“Many of us are that kind of monster, Temple. I never hurt anybody during my bogus medical career. I have an IQ of one hundred seventy-eight, did you know? I can’t say as much for many of the genuine doctors I practiced alongside. I’ve always meant to do a medical exposé, but Chester channeled me into fiction. I think he feared that if I did a controversial book, it would draw attention to his less than glorious past.”
“Or maybe he didn’t want you running down his ex profession.”
“True. Chester was old-fashioned in more than wanting to keep women in their place; he wanted control. He wanted all his authors as off balance as cats on a hot tin roof. Everyone around him was a possible enemy: the woman who would henpeck him, the man who would outperform him in any arena. He loved to put his authors through hell, playing on their insecurities. He wanted me to rewrite Broken Bones five times.”
“Why put up with it?”
Hunter shrugged. “I knew his type from my medical masquerade days. I simply hired a ghost writer to diddle with the ms. over and over until Chester decided he had put me through enough.”
“So you were never taken advantage of editorially, or fiscally?”
“I’m no Mavis Davis, no.” Hunter grinned to observe Temple’s surprise. “I knew Chester’s game; I didn’t let it get to me. And he’d made the mistake of breaking me out early, there was no way he was going to nickel and dime my agent to death at that late date.”
“You seemed to have used him, rather than vice versa.”
“Exactly. I had good training for it in the hospitals. And after.”
“You’re referring to—Joliet, was it?”
“The games played there make those of editorial ego very small potatoes indeed. Speaking of which, are you really going to eat all that? It’s the size of a wooden shoe.’ ” Temple forked into the tuber in question. “You bet. I’ve been on a strange diet lately—tuna fish—and it’s time to make up for it.”
Temple spent the rest of the evening inquiring politely about Hunter’s novels. Most offered unlikely scenarios about heroic physicians foiling near-future plots dealing with corporate clones, sinister truth serums and genetically engineered plagues created by global conspiracies.
Temple could see why spinning such farfetched tales would satisfy Hunter’s con-man instincts. He could play the doctor every day in his novels, and be the hero as well. She could also see why patients trusted him and women would find him attractive, even if they suspected his sincerity. If you’re going to be sold a bill of goods, the salesman had better be smooth.
“What will happen to your books now that Chester Royal’s dead?” Temple polished off the last of her potato just before the waiter cleared the table.
“Nothing. Even if Pennyroyal Press breaks down, any major publisher would be pleased to snap up myself and Mavis Davis. Even Owen Tharp.”

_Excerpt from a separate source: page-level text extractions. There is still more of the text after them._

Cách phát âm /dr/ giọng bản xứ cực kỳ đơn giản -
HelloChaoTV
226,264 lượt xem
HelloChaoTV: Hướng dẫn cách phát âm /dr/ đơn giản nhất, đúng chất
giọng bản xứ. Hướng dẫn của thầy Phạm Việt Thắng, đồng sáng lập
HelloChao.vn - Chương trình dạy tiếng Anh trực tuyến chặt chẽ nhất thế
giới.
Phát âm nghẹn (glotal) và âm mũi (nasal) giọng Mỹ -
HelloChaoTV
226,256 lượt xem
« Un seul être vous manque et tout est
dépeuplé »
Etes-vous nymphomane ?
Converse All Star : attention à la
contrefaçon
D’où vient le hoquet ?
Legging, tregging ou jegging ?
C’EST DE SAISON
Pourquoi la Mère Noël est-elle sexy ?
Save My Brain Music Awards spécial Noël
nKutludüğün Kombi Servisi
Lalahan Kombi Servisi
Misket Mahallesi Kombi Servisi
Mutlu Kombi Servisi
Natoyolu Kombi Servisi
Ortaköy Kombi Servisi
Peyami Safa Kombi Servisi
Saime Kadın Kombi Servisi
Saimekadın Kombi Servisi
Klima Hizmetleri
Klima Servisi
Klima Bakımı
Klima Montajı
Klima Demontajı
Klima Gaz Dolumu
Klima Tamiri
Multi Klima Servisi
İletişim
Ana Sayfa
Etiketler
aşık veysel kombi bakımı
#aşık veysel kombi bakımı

“What about the others on the Pennyroyal Press list? The writers who were just beginning?”
Hunter shook his head as he finished his expensive white wine. “Nothing. They’ll go on clawing in the melee and living on thin air as they always have. But the top authors won’t have to worry. Survival of the fattest.”

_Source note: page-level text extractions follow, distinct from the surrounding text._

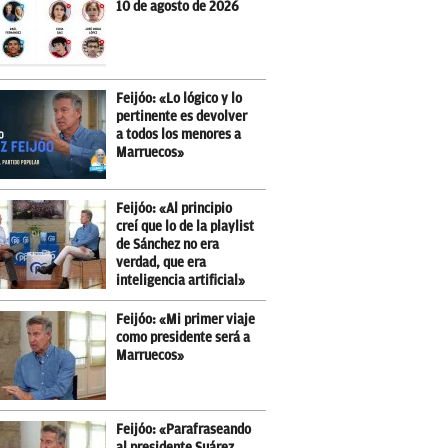
10 de agosto de 2026
Feijóo: «Lo lógico y lo
pertinente es devolver
a todos los menores a
Marruecos»
Feijóo: «Al principio
creí que lo de la playlist
de Sánchez no era
verdad, que era
inteligencia artificial»
Feijóo: «Mi primer viaje
como presidente será a
Marruecos»
Feijóo: «Parafraseando
al presidente Suárez,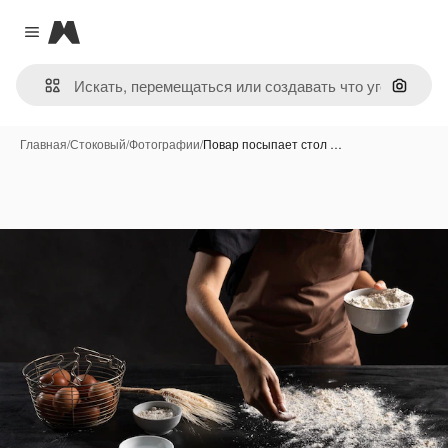
Magnific
Close menu
Поиск 
Главная
/
Стоковый
/
Фотографии
/
Повар посыпает стол …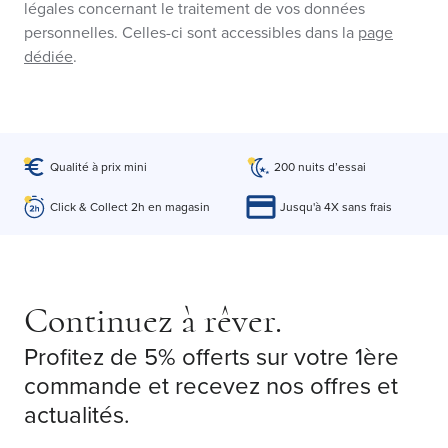
légales concernant le traitement de vos données
personnelles. Celles-ci sont accessibles dans la
page
dédiée
.
Qualité à prix mini
200 nuits d’essai
Click & Collect 2h en magasin
Jusqu'à 4X sans frais
Continuez à rêver.
Profitez de 5% offerts sur votre 1ère
commande et recevez nos offres et
actualités.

“Maybe one of the thin types did it?”
“Kill an editor in chief? Most of them haven’t even figured out the score yet, much less become ready, willing and able to kill the umpire.”
“Then, no matter how horrible Chester was to his writers, none of them had motive to kill him, since it would only hurt themselves?”

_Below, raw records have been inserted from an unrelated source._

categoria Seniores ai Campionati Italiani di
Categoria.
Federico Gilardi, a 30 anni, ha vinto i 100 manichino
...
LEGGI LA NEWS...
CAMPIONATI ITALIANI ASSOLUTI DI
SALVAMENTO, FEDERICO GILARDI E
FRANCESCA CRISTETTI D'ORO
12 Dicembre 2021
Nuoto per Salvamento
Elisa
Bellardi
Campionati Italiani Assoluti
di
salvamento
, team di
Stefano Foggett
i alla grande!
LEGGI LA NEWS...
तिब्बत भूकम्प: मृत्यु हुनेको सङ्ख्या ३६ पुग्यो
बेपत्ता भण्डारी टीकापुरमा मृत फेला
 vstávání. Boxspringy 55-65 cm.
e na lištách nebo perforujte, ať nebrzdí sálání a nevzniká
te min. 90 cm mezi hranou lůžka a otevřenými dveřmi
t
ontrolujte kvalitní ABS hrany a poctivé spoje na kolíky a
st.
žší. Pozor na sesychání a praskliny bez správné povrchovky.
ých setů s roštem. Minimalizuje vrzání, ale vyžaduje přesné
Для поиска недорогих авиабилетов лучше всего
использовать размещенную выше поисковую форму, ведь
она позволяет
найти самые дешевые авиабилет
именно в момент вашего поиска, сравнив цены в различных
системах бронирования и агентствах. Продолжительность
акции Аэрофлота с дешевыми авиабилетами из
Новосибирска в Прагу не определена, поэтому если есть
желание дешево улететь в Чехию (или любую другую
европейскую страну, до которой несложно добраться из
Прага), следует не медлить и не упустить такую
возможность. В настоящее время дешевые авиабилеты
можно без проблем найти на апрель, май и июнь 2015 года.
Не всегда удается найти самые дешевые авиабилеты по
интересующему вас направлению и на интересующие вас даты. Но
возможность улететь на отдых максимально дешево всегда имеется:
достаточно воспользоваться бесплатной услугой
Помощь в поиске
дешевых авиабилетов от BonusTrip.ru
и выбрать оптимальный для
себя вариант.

“Yes, that is the Gospel according to Lanyard Hunter. Of course you must take into account that I’m a very slippery fellow.” Again the concentrated, intimate stare. Temple fidgeted, then fought off the spell and returned to basics. “Is that your real name, Lanyard Hunter?”
“As a matter of fact it is,” he said complacently. “Though nobody believes it. That’s the best kind of lie: the truth that nobody takes seriously. It will never catch the teller and it will seriously mislead everybody else.”
“I take it these are the con man’s rules to live by?”
“Call it what you will—it works. Doesn’t it?”
She ignored his question, although it had crossed her mind to wonder if his lovers really called him ‘Lanyard’ in bed, one of those uncensored idle thoughts that one disowns faster than a Freudian slip. “Who do you think murdered Mr. Royal?”
“I haven’t the slightest idea, and I don’t care.”
“Then why take the time to spend dinner being questioned by me?” Too late did she recognize that was a provocative question under the circumstances, or considering the company.
Lanyard Hunter bounded into her opening with relish and a seductive smile. “Because, my dear Miss Temple, I happen to enjoy intelligent female company, especially when it’s as attractively wrapped as you. I noticed you at the ABA right away. Besides, there’s only one thing a reformed con man can do, and that is to watch others play the game. I am breathless to discover whether you or Lieutenant Molina will find the culprit first.”